Das wäre die Vorschrift für 16#AC40000000000000, wobei die Analogie zum ersten Bitmuster der Bitmuster- Typ und dessen ID sind und dahinter digitale und analoge Informationen eingetragen werden, um die es mir erstmal noch nicht geht.

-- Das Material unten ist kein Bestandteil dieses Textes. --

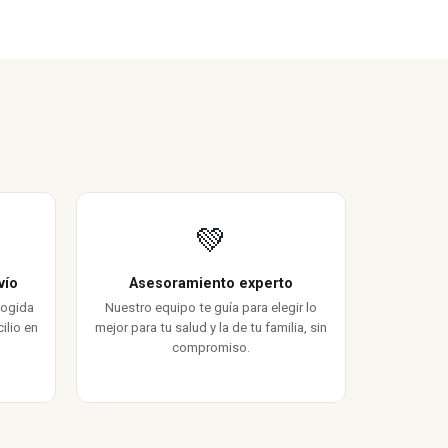
💚
vío
Asesoramiento experto
cogida
Nuestro equipo te guía para elegir lo
ilio en
mejor para tu salud y la de tu familia, sin
compromiso.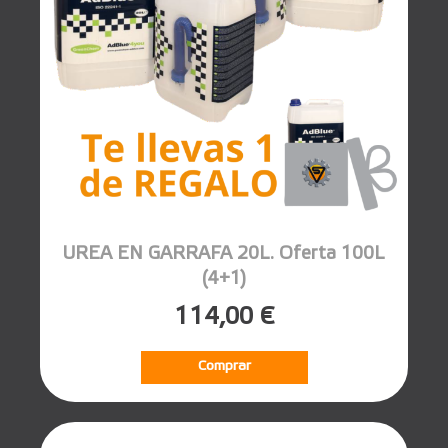
UREA EN GARRAFA 20L. Oferta 100L
(4+1)
114,00 €
Comprar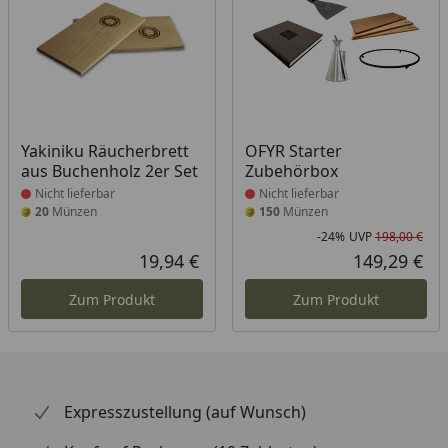
Produkt nicht lieferbar
Produkt nicht lieferbar
Yakiniku Räucherbrett
OFYR Starter
aus Buchenholz 2er Set
Zubehörbox
Nicht lieferbar
Nicht lieferbar
20
Münzen
150
Münzen
-24%
UVP
198,00 €
Rab
Urs
19,94 €
149,29 €
Aktueller Preis
Akt
Zum Produkt
Zum Produkt
Expresszustellung (auf Wunsch)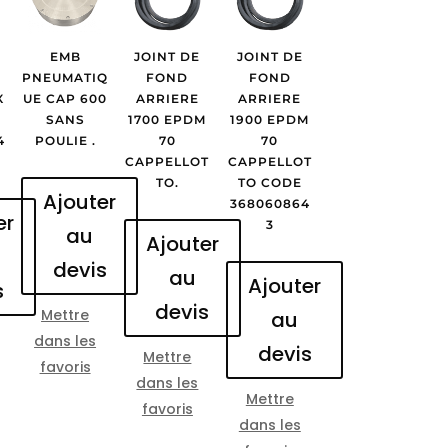
EMB
JOINT DE
JOINT DE
PNEUMATIQ
FOND
FOND
X
UE CAP 600
ARRIERE
ARRIERE
SANS
1700 EPDM
1900 EPDM
4
POULIE .
70
70
CAPPELLOT
CAPPELLOT
TO.
TO CODE
Ajouter
368060864
er
3
au
Ajouter
devis
au
Ajouter
s
devis
Mettre
au
dans les
devis
Mettre
favoris
dans les
Mettre
favoris
dans les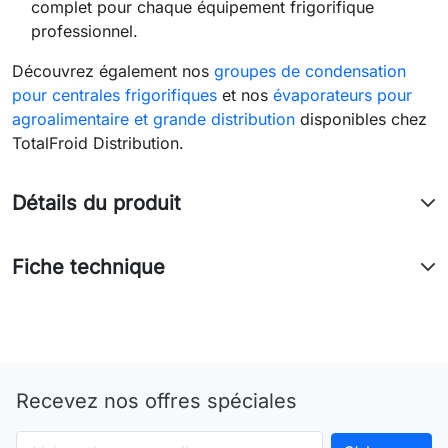
complet pour chaque équipement frigorifique
professionnel.
Découvrez également nos
groupes de condensation
pour centrales frigorifiques
et nos
évaporateurs pour
agroalimentaire et grande distribution
disponibles chez
TotalFroid Distribution.
Détails du produit
Fiche technique
Recevez nos offres spéciales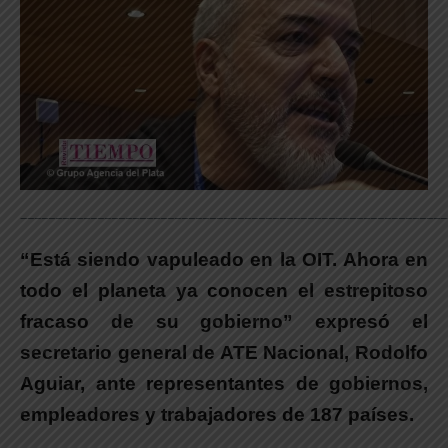
_____________________________________________________________
“Está siendo vapuleado en la OIT. Ahora en
todo el planeta ya conocen el estrepitoso
fracaso de su gobierno” expresó el
secretario general de ATE Nacional, Rodolfo
Aguiar, ante representantes de gobiernos,
empleadores y trabajadores de 187 países.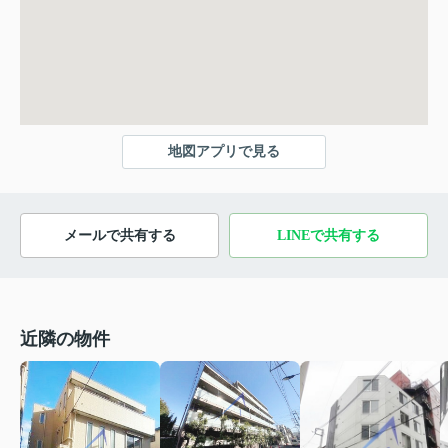
地図アプリで見る
メールで共有する
LINEで共有する
近隣の物件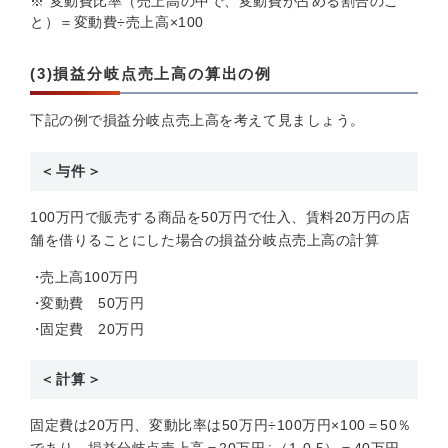
※
変動費比率（売上高の中で、変動費が占める割合のこ
と）＝変動費÷売上高×100
(3)損益分岐点売上高の算出の例
下記の例で損益分岐点売上高を考えて見ましょう。
＜与件＞
100万円で販売する商品を50万円で仕入、賃料20万円の店
舗を借りることにした場合の損益分岐点売上高の計算
売上高100万円
変動費 50万円
固定費 20万円
＜計算＞
固定費は20万円、変動比率は50万円÷100万円×100＝50％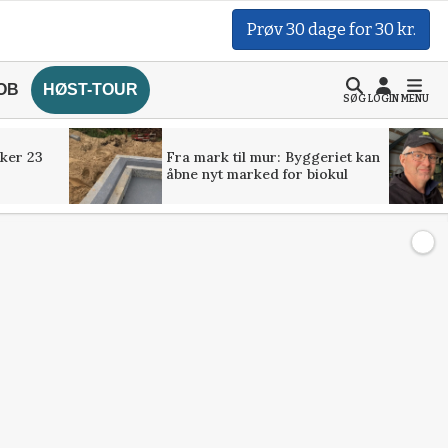
Prøv 30 dage for 30 kr.
OB
HØST-TOUR
SØG
LOGIN
MENU
ker 23
Fra mark til mur: Byggeriet kan
åbne nyt marked for biokul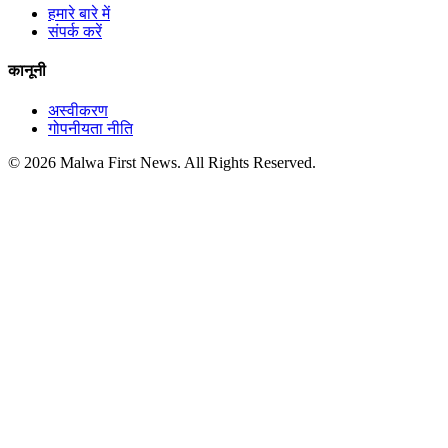
हमारे बारे में
संपर्क करें
कानूनी
अस्वीकरण
गोपनीयता नीति
© 2026 Malwa First News. All Rights Reserved.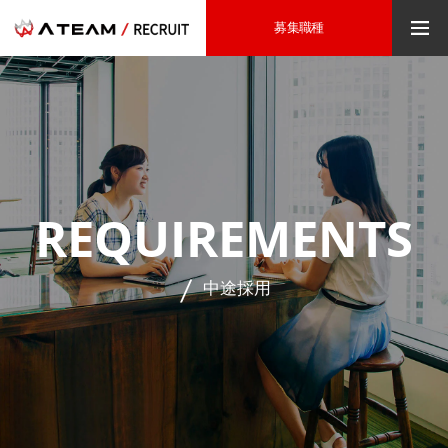
募集職種
REQUIREMENTS
中途採用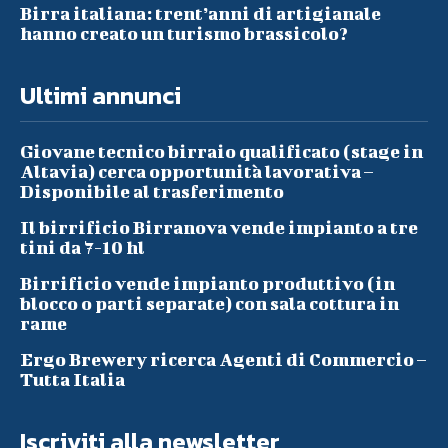
Birra italiana: trent’anni di artigianale
hanno creato un turismo brassicolo?
Ultimi annunci
Giovane tecnico birraio qualificato (stage in
Altavia) cerca opportunità lavorativa –
Disponibile al trasferimento
Il birrificio Birranova vende impianto a tre
tini da 7-10 hl
Birrificio vende impianto produttivo (in
blocco o parti separate) con sala cottura in
rame
Ergo Brewery ricerca Agenti di Commercio –
Tutta Italia
Iscriviti alla newsletter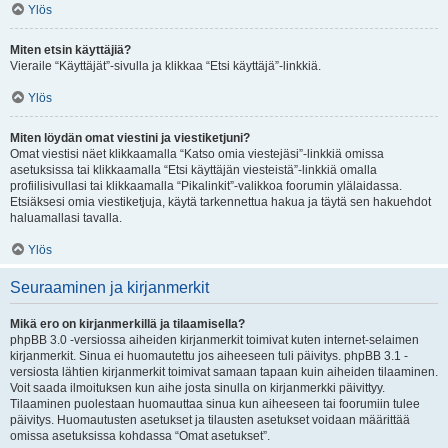
Ylös
Miten etsin käyttäjiä?
Vieraile “Käyttäjät”-sivulla ja klikkaa “Etsi käyttäjä”-linkkiä.
Ylös
Miten löydän omat viestini ja viestiketjuni?
Omat viestisi näet klikkaamalla “Katso omia viestejäsi”-linkkiä omissa
asetuksissa tai klikkaamalla “Etsi käyttäjän viesteistä”-linkkiä omalla
profiilisivullasi tai klikkaamalla “Pikalinkit”-valikkoa foorumin ylälaidassa.
Etsiäksesi omia viestiketjuja, käytä tarkennettua hakua ja täytä sen hakuehdot
haluamallasi tavalla.
Ylös
Seuraaminen ja kirjanmerkit
Mikä ero on kirjanmerkillä ja tilaamisella?
phpBB 3.0 -versiossa aiheiden kirjanmerkit toimivat kuten internet-selaimen
kirjanmerkit. Sinua ei huomautettu jos aiheeseen tuli päivitys. phpBB 3.1 -
versiosta lähtien kirjanmerkit toimivat samaan tapaan kuin aiheiden tilaaminen.
Voit saada ilmoituksen kun aihe josta sinulla on kirjanmerkki päivittyy.
Tilaaminen puolestaan huomauttaa sinua kun aiheeseen tai foorumiin tulee
päivitys. Huomautusten asetukset ja tilausten asetukset voidaan määrittää
omissa asetuksissa kohdassa “Omat asetukset”.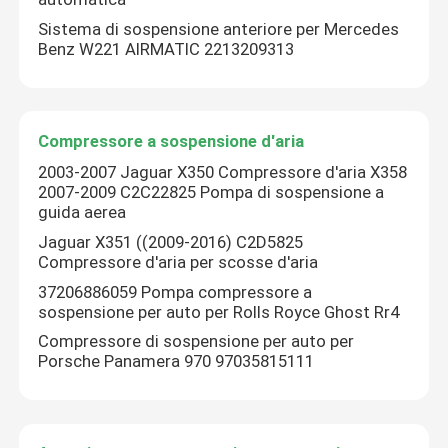
Sistema di sospensione anteriore per Mercedes
Benz W221 AIRMATIC 2213209313
Compressore a sospensione d'aria
2003-2007 Jaguar X350 Compressore d'aria X358
2007-2009 C2C22825 Pompa di sospensione a
guida aerea
Jaguar X351 ((2009-2016) C2D5825
Compressore d'aria per scosse d'aria
37206886059 Pompa compressore a
sospensione per auto per Rolls Royce Ghost Rr4
Compressore di sospensione per auto per
Porsche Panamera 970 97035815111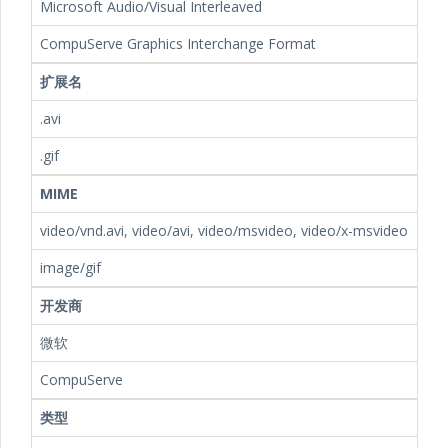
Microsoft Audio/Visual Interleaved
CompuServe Graphics Interchange Format
扩展名
.avi
.gif
MIME
video/vnd.avi, video/avi, video/msvideo, video/x-msvideo
image/gif
开发商
微软
CompuServe
类型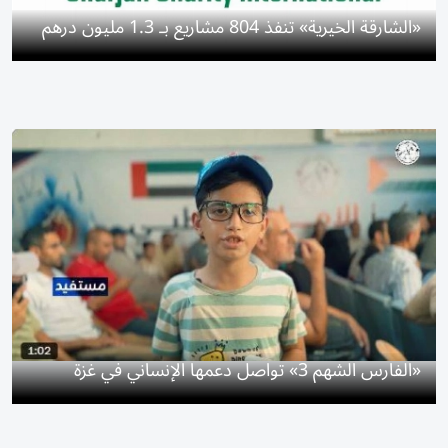
«الشارقة الخيرية» تنفذ 804 مشاريع بـ 1.3 مليون درهم
«الفارس الشهم 3» تواصل دعمها الإنساني في غزة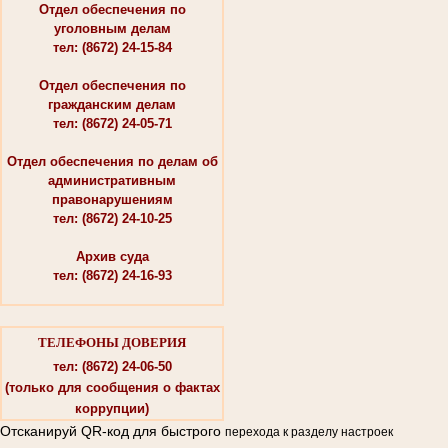
Отдел обеспечения по
уголовным делам
тел: (8672) 24-15-84
Отдел обеспечения по
гражданским делам
тел: (8672) 24-05-71
Отдел обеспечения по делам об
административным
правонарушениям
тел: (8672) 24-10-25
Архив суда
тел: (8672) 24-16-93
ТЕЛЕФОНЫ ДОВЕРИЯ
тел: (8672) 24-06-50
(только для сообщения о фактах
коррупции)
Отсканируй QR-код для быстрого
перехода к разделу настроек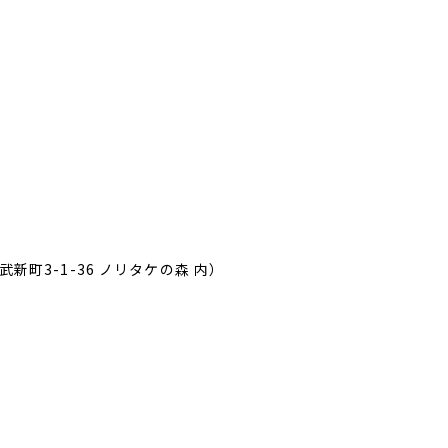
町3-1-36 ノリタケの森 内）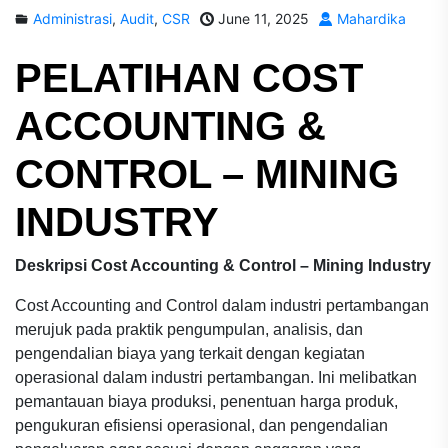
Administrasi
,
Audit
,
CSR
June 11, 2025
Mahardika
PELATIHAN
COST
ACCOUNTING &
CONTROL – MINING
INDUSTRY
Deskripsi Cost Accounting & Control – Mining Industry
Cost Accounting and Control dalam industri pertambangan
merujuk pada praktik pengumpulan, analisis, dan
pengendalian biaya yang terkait dengan kegiatan
operasional dalam industri pertambangan. Ini melibatkan
pemantauan biaya produksi, penentuan harga produk,
pengukuran efisiensi operasional, dan pengendalian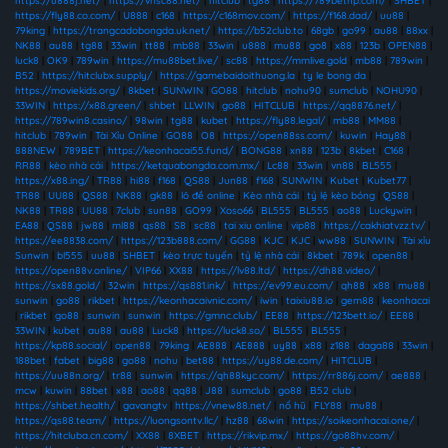
https://u888j.net/
|
https://vnsc88.net/
|
hitclub
|
tg88
|
https://789bethp.com/
|
SHBET
|
https://fly88.co.com/
|
U888
|
c168
|
https://c168mov.com/
|
https://f168.dad/
|
uu88
|
79king
|
https://trangcadobongda.uk.net/
|
https://b52club.to
|
68gb
|
go99
|
au88
|
88xx
|
NK88
|
au88
|
tg88
|
33win
|
tt88
|
mb88
|
33win
|
u888
|
mu88
|
go8
|
x88
|
123b
|
OPEN88
|
luck8
|
OK9
|
789win
|
https://mu88bet.live/
|
sc88
|
https://mmlive.gold
|
mb88
|
789win
|
B52
|
https://hitclubx.supply/
|
https://gamebaidoithuong.la
|
ty le bong da
|
https://moviekids.org/
|
8kbet
|
SUNWIN
|
GO88
|
hitclub
|
nohu90
|
sumclub
|
NOHU90
|
33WIN
|
https://x88.green/
|
shbet
|
LLWIN
|
go88
|
HITCLUB
|
https://qq8876.net/
|
https://789win8.casino/
|
98win
|
tg88
|
kubet
|
https://fly88.legal/
|
mb88
|
MM88
|
hitclub
|
789win
|
Tài Xỉu Online
|
GO88
|
O8
|
https://open88ss.com/
|
kuwin
|
Hay88
|
888NEW
|
789BET
|
https://keonhacai55.fund/
|
BONG88
|
xn88
|
123b
|
8kbet
|
C168
|
RR88
|
kèo nhà cái
|
https://ketquabongda.com.mx/
|
Lc88
|
33win
|
vn88
|
BL555
|
https://x88.ing/
|
TR88
|
hi88
|
f168
|
QS88
|
Jun88
|
f168
|
SUNWIN
|
Kubet
|
Kubet77
|
TR88
|
UU88
|
QS88
|
NK88
|
gk88
|
lô đề online
|
Kèo nhà cái
|
tỷ lệ kèo bóng
|
QS88
|
NK88
|
TR88
|
UU88
|
7club
|
sun88
|
GO99
|
Xoso66
|
BL555
|
BL555
|
ao88
|
Luckywin
|
EA88
|
QS88
|
jw88
|
ml88
|
qs88
|
S8
|
sc88
|
tai xiu online
|
vip88
|
https://cakhiatvzz.tv/
|
https://ee8838.com/
|
https://123b888.com/
|
GG88
|
KJC
|
KJC
|
ww88
|
SUNWIN
|
Tài xỉu
Sunwin
|
bl555
|
uu88
|
SHBET
|
kèo trực tuyến
|
tỷ lệ nhà cái
|
8kbet
|
789k
|
open88
|
https://open88v.online/
|
VIP66
|
XX88
|
https://lv88.ltd/
|
https://dh88.video/
|
https://sx88.gold/
|
32win
|
https://qs881.ink/
|
https://ev99.eu.com/
|
qh88
|
x88
|
mu88
|
sunwin
|
go88
|
rikbet
|
https://keonhacaivnic.com/
|
iwin
|
taixiu88.io
|
gem88
|
keonhacai
|
rikbet
|
go88
|
sunwin
|
sunwin
|
https://gmnc.club/
|
EE88
|
https://123bett.io/
|
EE88
|
33WIN
|
kubet
|
au88
|
au88
|
Luck8
|
https://luck8.so/
|
BL555
|
BL555
|
https://kp88.social/
|
open88
|
79king
|
AE888
|
AE888
|
uy88
|
x88
|
z188
|
daga88
|
33win
|
188bet
|
fabet
|
big88
|
go88
|
nohu
|
bet88
|
https://uy88.de.com/
|
HITCLUB
|
https://uu88n.org/
|
tr88
|
sunwin
|
https://qh88kyc.com/
|
https://rr886j.com/
|
ae888
|
mcw
|
kuwin
|
88bet
|
x88
|
ao88
|
qq88
|
J88
|
sumclub
|
go88
|
B52 club
|
https://shbet.health/
|
gavangtv
|
https://vnew88.net/
|
nổ hũ
|
FLY88
|
mu88
|
https://qs88.team/
|
https://luongsontv.llc/
|
hz88
|
68win
|
https://soikeonhacai.one/
|
https://hitcluba.cn.com/
|
XX88
|
8XBET
|
https://rikvip.mx/
|
https://go88hv.com/
|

16#00050317 -> 16#AC40000000000000 = Typ 5, ID 3, Digital-Info 23


----------



## vierlagig (4 August 2010)

i only understand railway station


----------



## doelckenbeck (4 August 2010)

Einfacher gefragt, gibt es die Möglichkeit in einer dieser Strukturen (z.B. 16#0293784) einzelne Bits zu schieben, zu entfernen, oder hinzuzufügen um sie in eine andere umzuformen, oder muss ich mir Speicherbereiche zusammenkopieren?


----------



## Ralle (4 August 2010)

Bei Siemens kannst du in SCL über den AT-Operator z.Bsp. ein DWORD auf ein Array of Bool verweisen und dann die Bits manipulieren, bei Codesys kann man direkt über Variable.Bitnummer einzelne Bits manipulieren. Ob bei Codesys dazu nur bestimmte Variablentypen verwendet werden können kann ich im Moment nicht beantworten.


----------



## ebt'ler (4 August 2010)

Du könntest das Bitmuster auch in ein String wandeln und dann mit INSERT und DELETE (usw.) arbeiten.


----------



## doelckenbeck (4 August 2010)

So, jetzt nochmal eine andere Frage zum Thema. Kann man mit einem Befehl aus einem beliebigen Bitmuster herausholen?

Bsp.:

16#10837456

Das sind ja vier Byte! Kann man irgendwie z.B. das dritte Byte, also 16#83 da rausholen? Habs mit memcpy versucht, funktioniert aber noch nicht so ganz...
Vielleicht mit Pointern?


----------



## doelckenbeck (4 August 2010)

Habs schon, man inkrementiert einfach die Quelladresse um ein Byte, bis man an der richtigen Stelle ist.


----------



## Sera (9 August 2010)

doppelpost sy


----------



## Sera (9 August 2010)

also bei ST bei B&R gibt es folgende funktionen  um einzelne bits zu setzen lesen:

 BIT_CLR
 A := BIT_CLR(IN, POS)
A erhält den Wert IN nachdem  das Bit an der Position POS gelöscht wurde. Der Operand IN bleibt jedoch  unverändert.    BIT_SET
 A := BIT_SET(IN, POS)
A erhält den Wert IN nachdem  das Bit an der Position POS gesetzt wurde. Der Operand IN bleibt jedoch  unverändert.    BIT_TST
 Wert eines Bit bestimmen: A := BIT_TST(IN,POS)
A  erhält den Wert des Bit an der Position POS des Operanden IN. 
Die könnte helfen.

Ab B&R SG4 (und AS3.X) kann man auch durch anhängen von .Bitnummer auf einzelne Bits zugreifen, also wie ein Struct. Weiß aber  ebenfalls nicht ob das auch bei anderen Herstellern gibt.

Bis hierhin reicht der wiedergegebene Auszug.